Tucked away down one of Antananarivo’s narrow cobbled streets, the ONTM is easy to miss.
Cars rattle down the street outside, shaking the windows of the cramped offices.
At first glance the exotic scenery and outlandish wildlife splashed across bright advertising posters seem as fictitious as the animated characters in Madagascar the movie.
But recent years have seen tourism in Madagascar flourish.
In 2008, the industry brought in nearly $400m (£275m), directly employing 25,000 people, and indirectly employing as many as 100,000, according to the ONTM.
Last year 378,000 foreign visitors arrived, an increase of 25,000 on 2007.
The world’s fourth largest island and one of only four global biodiversity hotspots, Madagascar is home to animals as bizarre as the hog-nosed snake and hairy-eared dwarf lemur.
Most of what the Indian Ocean island has to offer visitors exists nowhere else in the world.
At the moment though, this means little to Madagascar’s hotel owners, who have been particularly hard hit by the political crisis.
“This is a catastrophe for hoteliers,” said Eric Koller, head of Madagascar’s hotel and restaurant federation.
“Eighty per cent of hotels are closing and the provinces have been especially hard hit.
“Most hotels have reduced staff by 50%, and some have laid off all staff without pay.”
But it is not just hotels and restaurants that are being affected.
“The tourism industry train is enormous,” said Mr Koller. “It includes artisans who sell souvenirs to tourists, car hire companies, and even farmers and fishermen who sell food to the hotels.”
Even conservation projects in the country are under threat.
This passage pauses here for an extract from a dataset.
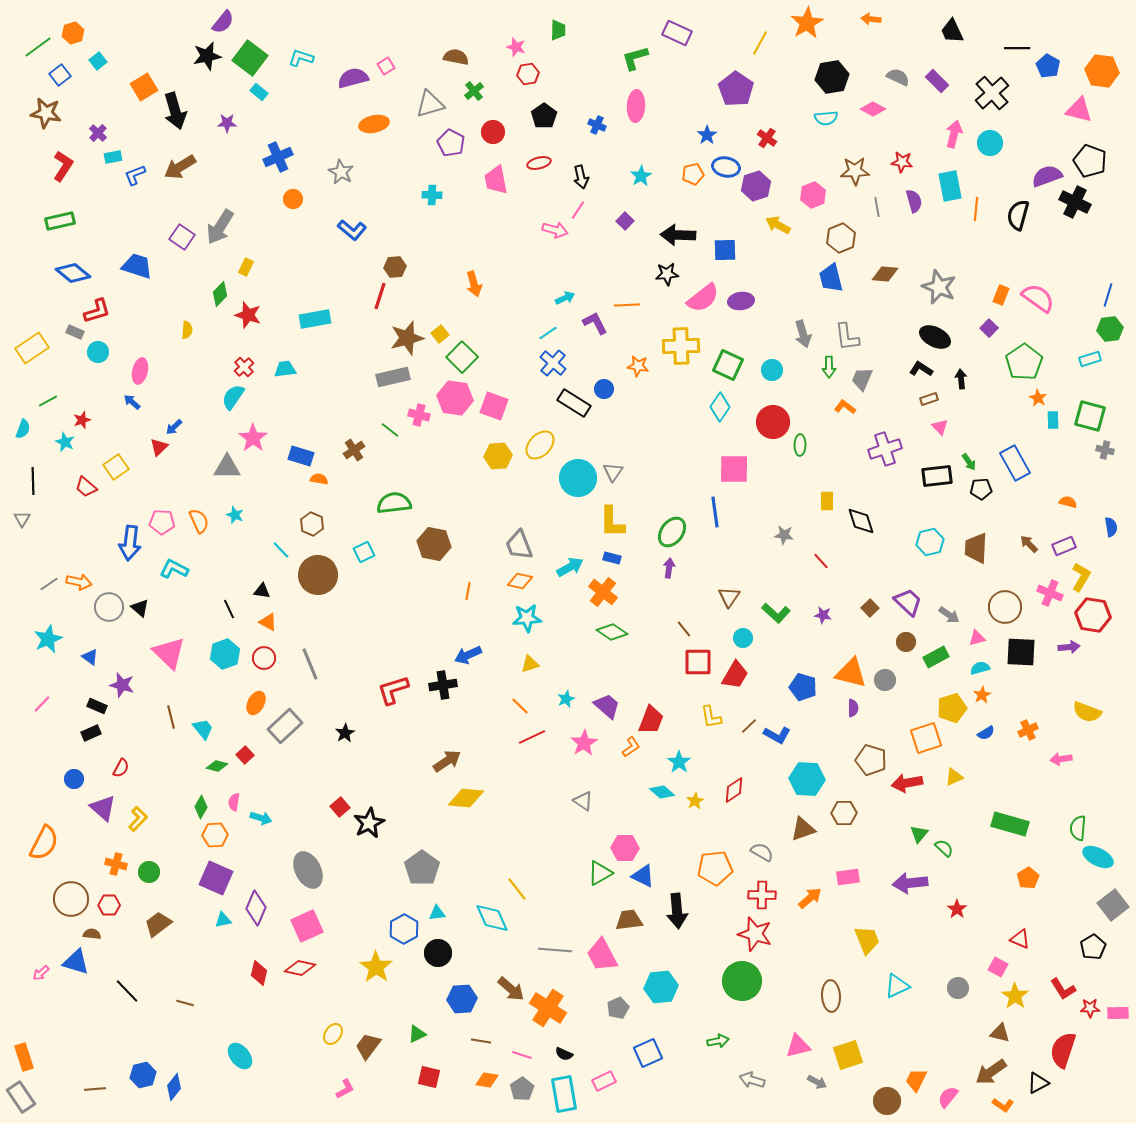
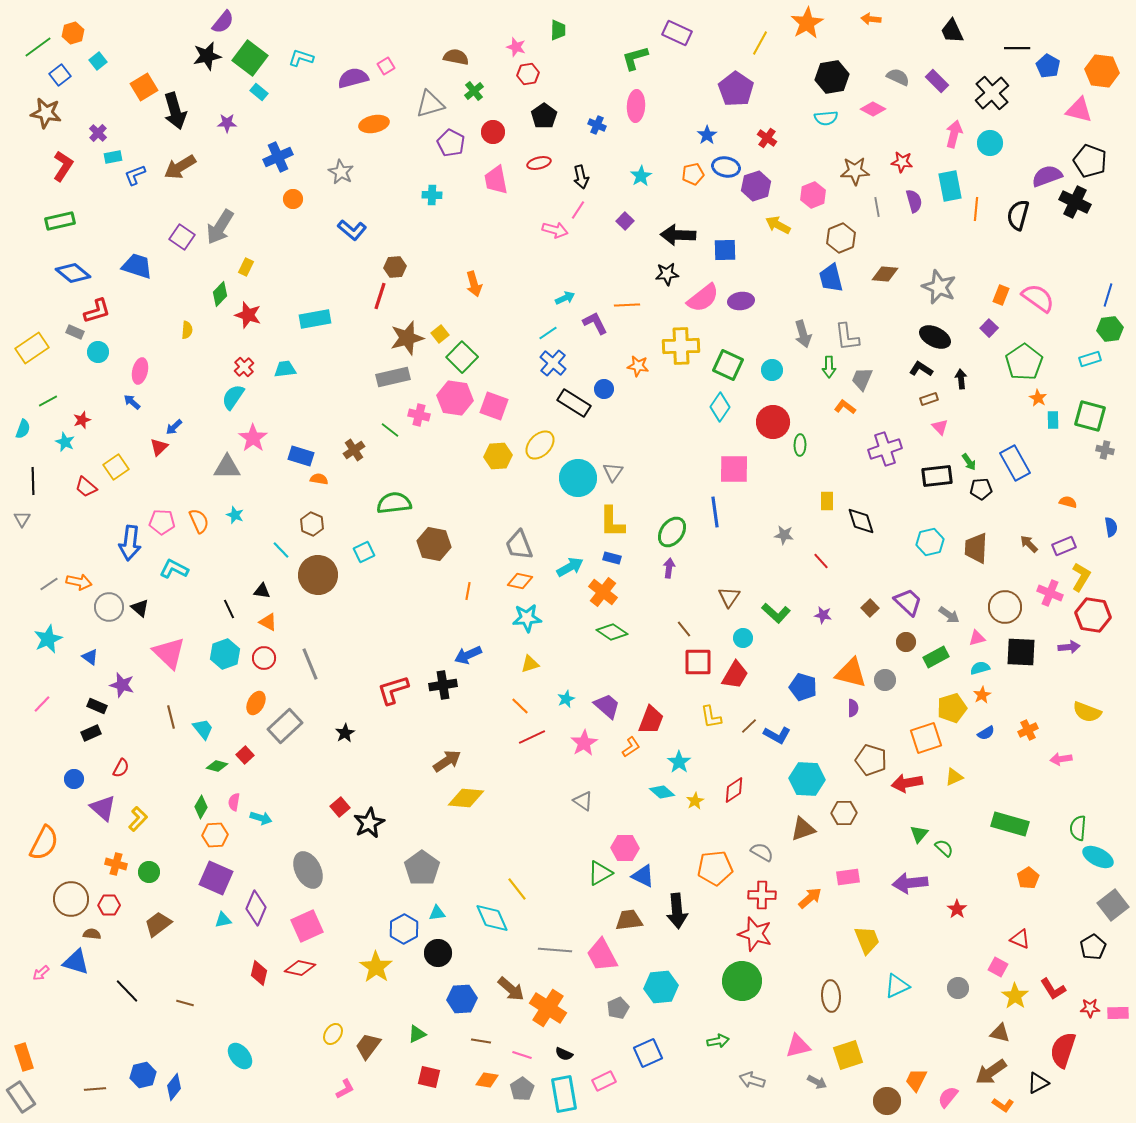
red L-shape at (1063, 989): moved 10 px left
Volunteers from abroad form the backbone of many environmental projects in the country, but some countries are now advising travellers to avoid Madagascar.
“Travel advice recommending against travel to Madagascar is having a profound impact,” said Edward Tucker-Brown, manager of a luxury camping company.
“Salaries are falling, unemployment is rising and environmental monitoring and protection are being severely hampered.”
In rural areas, where some communities rely on money from tourism to supplement falling incomes from vanilla farming, many will be hit hard by falling visitor numbers.
A major problem would be any decision by foreign travel agencies not to include Madagascar as a destination in travel brochures for 2010.
“My company is struggling to survive as a result of the crisis,” said one operator. “And it will take more than a film to help us.”